This section details the options for specifying an ARMA model for the irregular component. The specification of ARMA models requires some notation, which is explained first.

Let $B$ denote the backshift operator—that is, for any sequence $\epsilon _ t$ , $B \epsilon _ t = \epsilon _{t-1}$ . The higher powers of $B$ represent larger shifts (for example, $B^3 \epsilon _ t = \epsilon _{t-3}$ ). A random sequence $\epsilon _ t$ follows a zero-mean ARMA(p,q) ${\times }$ (P,Q) $_{\mi{s}}$ model with nonseasonal autoregressive order p, seasonal autoregressive order P, nonseasonal moving average order q, and seasonal moving average order Q, if it satisfies the following difference equation specified in terms of the polynomials in the backshift operator where $a_ t$ is a white noise sequence and s is the season length:

$\phi (B) \Phi (B^ s) \epsilon _ t = \theta (B) \Theta (B^ s) a_ t$

The polynomials $\phi , \Phi , \theta ,$ and $\Theta$ are of orders p, P, q, and Q, respectively, which can be any nonnegative integers. The season length s must be a positive integer. For example, $\epsilon _ t$ satisfies an ARMA(1,1) model (that is, $p=1, q=1, P=0,$ and $Q=0$ ) if

$\epsilon _ t = \phi _{1} \epsilon _{t-1} + a_ t - \theta _{1} a_{t-1}$

for some coefficients $\phi _{1}$ and $\theta _{1}$ and a white noise sequence $a_ t$ . Similarly $\epsilon _ t$ satisfies an ARMA(1,1) ${\times }$ (1,1) $_{12}$ model if

$\epsilon _ t = \phi _{1} \epsilon _{t-1} + \Phi _{1} \epsilon _{t-12} - \phi _{1} \Phi _{1} \epsilon _{t-13} + a_ t - \theta _{1} a_{t-1} - \Theta _{1} a_{t-12} + \theta _{1} \Theta _{1} a_{t-13}$

for some coefficients $\phi _{1},$ $\Phi _{1},$ $\theta _{1},$ and $\Theta _{1}$ and a white noise sequence $a_ t$ . The ARMA process is stationary and invertible if the defining polynomials $\phi , \Phi , \theta ,$ and $\Theta$ have all their roots outside the unit circle—that is, their absolute values are strictly larger than 1.0. It is assumed that the ARMA model specified for the irregular component is stationary and invertible—that is, the coefficients of the polynomials $\phi , \Phi , \theta ,$ and $\Theta$ are constrained so that the stationarity and invertibility conditions are satisfied. The unknown coefficients of these polynomials become part of the model parameter vector that is estimated using the data.
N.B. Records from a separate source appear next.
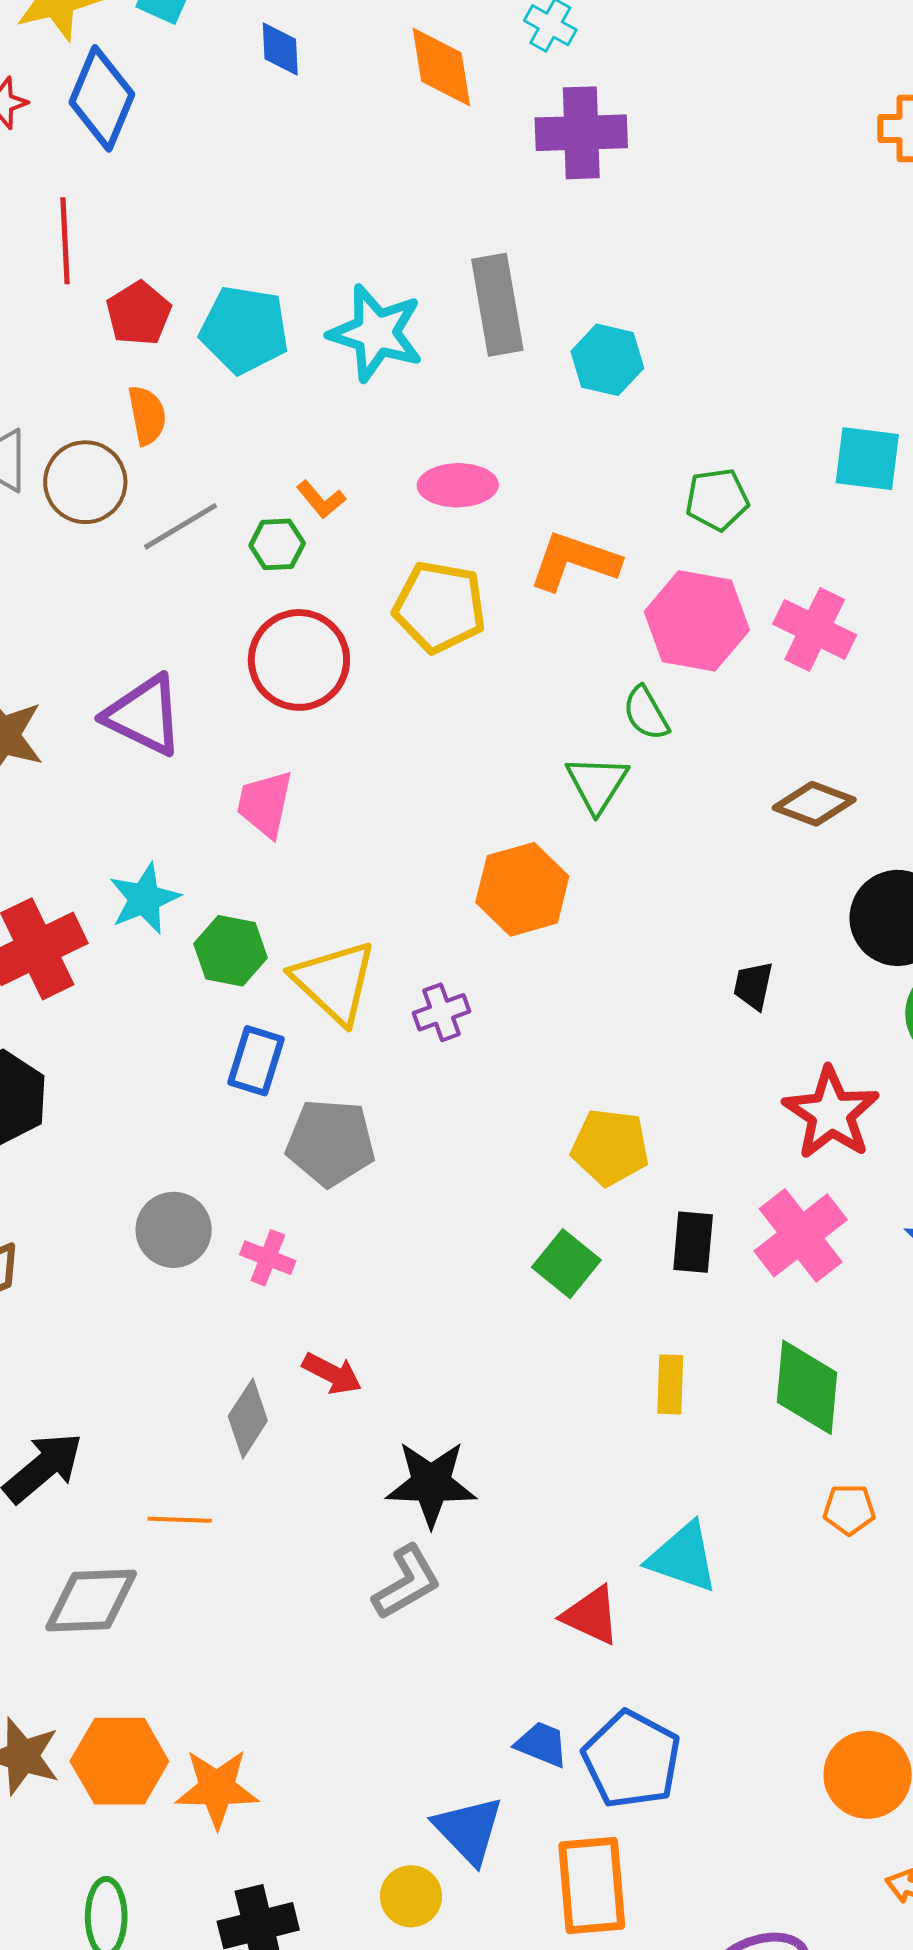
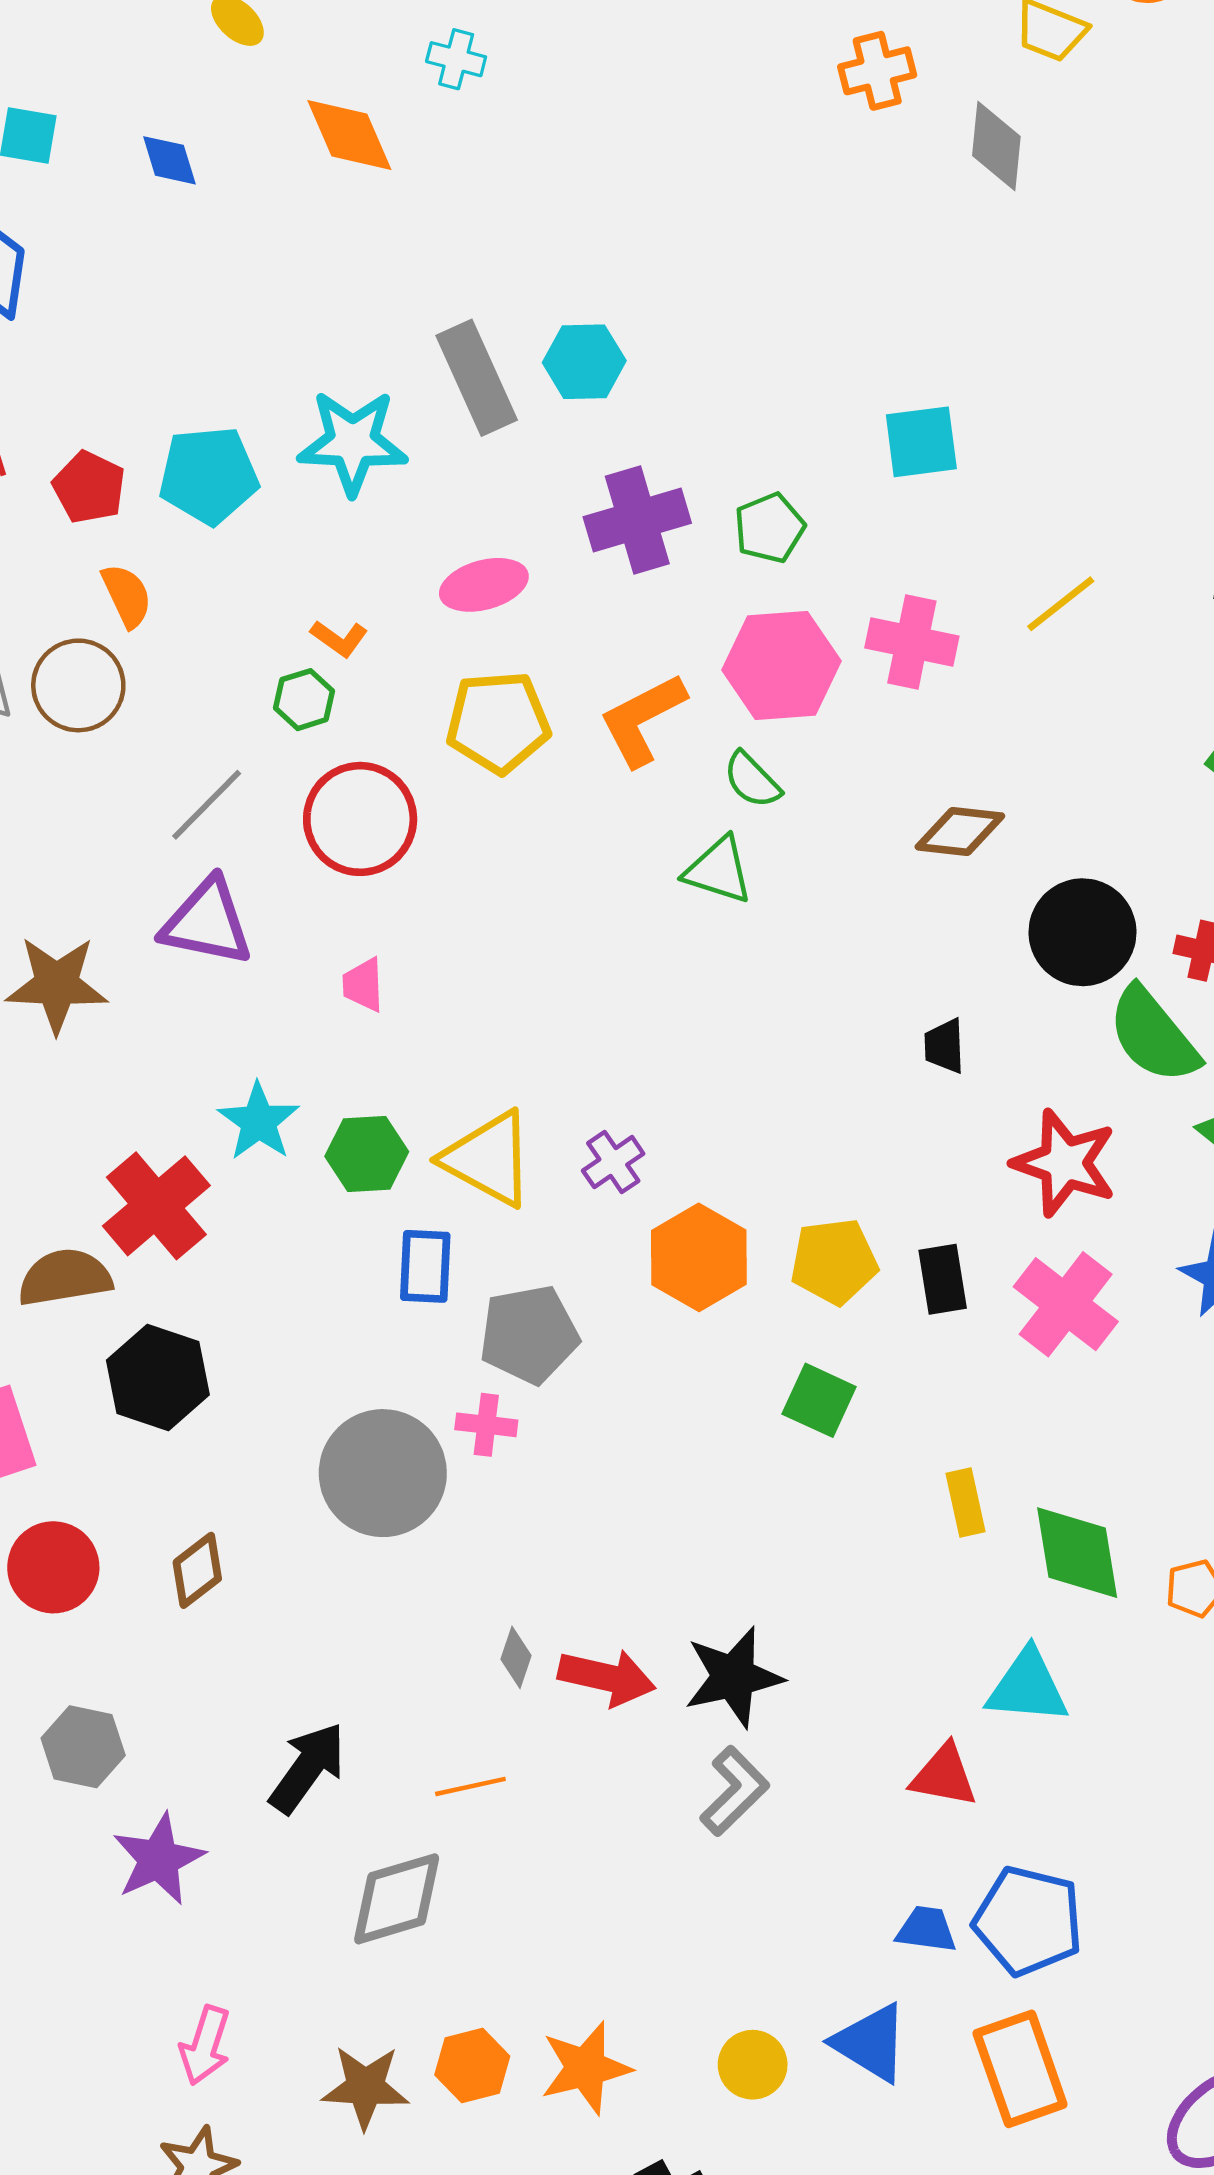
purple cross: (581, 133) -> (637, 520), moved
cyan hexagon: (607, 360) -> (584, 362), moved
gray line: (181, 526) -> (207, 805), moved
orange L-shape: (574, 561) -> (642, 719), moved, turned -32
green triangle: (597, 784) -> (718, 870), turned -30
pink trapezoid: (265, 804) -> (363, 985), size x0.7
orange hexagon: (522, 889) -> (699, 1257), moved
gray circle: (174, 1230) -> (383, 1473), size x1.5
black rectangle: (693, 1242) -> (943, 1279), moved
pink cross: (268, 1258) -> (486, 1425), moved
red arrow: (332, 1374) -> (607, 1677), moved, size x1.4
green diamond: (807, 1387) -> (1077, 1553), moved
gray diamond: (248, 1418) -> (516, 1657), size x0.7
orange hexagon: (119, 1761) -> (472, 2066), size x0.7
yellow circle: (411, 1896) -> (753, 2065), moved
The notation for a closely related class of models, autoregressive integrated moving average (ARIMA) models, is also given here. A random sequence $y_ t$ is said to follow an ARIMA(p,d,q) ${\times }$ (P,D,Q) $_{\mi{s}}$ model if, for some nonnegative integers d and D, the differenced series $\epsilon _ t = (1-B)^{d} (1 - B^{s})^{D} y_ t$ follows an ARMA(p,q) ${\times }$ (P,Q) $_{\mi{s}}$ model. The integers d and D are called nonseasonal and seasonal differencing orders, respectively. You can specify ARIMA models by using the DEPLAG statement for specifying the differencing orders and by using the IRREGULAR statement for the ARMA specification. See Example 34.8 for an example of ARIMA(0,1,1) ${\times }$ (0,1,1) $_{12}$ model specification. Brockwell and Davis (1991) can be consulted for additional information about ARIMA models.

You can use options of the IRREGULAR statement to specify the desired ARMA model and to request printed and graphical output. A few examples of the IRREGULAR statement are given next.

The following statement specifies an irregular component that is modeled as an ARMA(1,1) process. It also requests plotting its smoothed estimate.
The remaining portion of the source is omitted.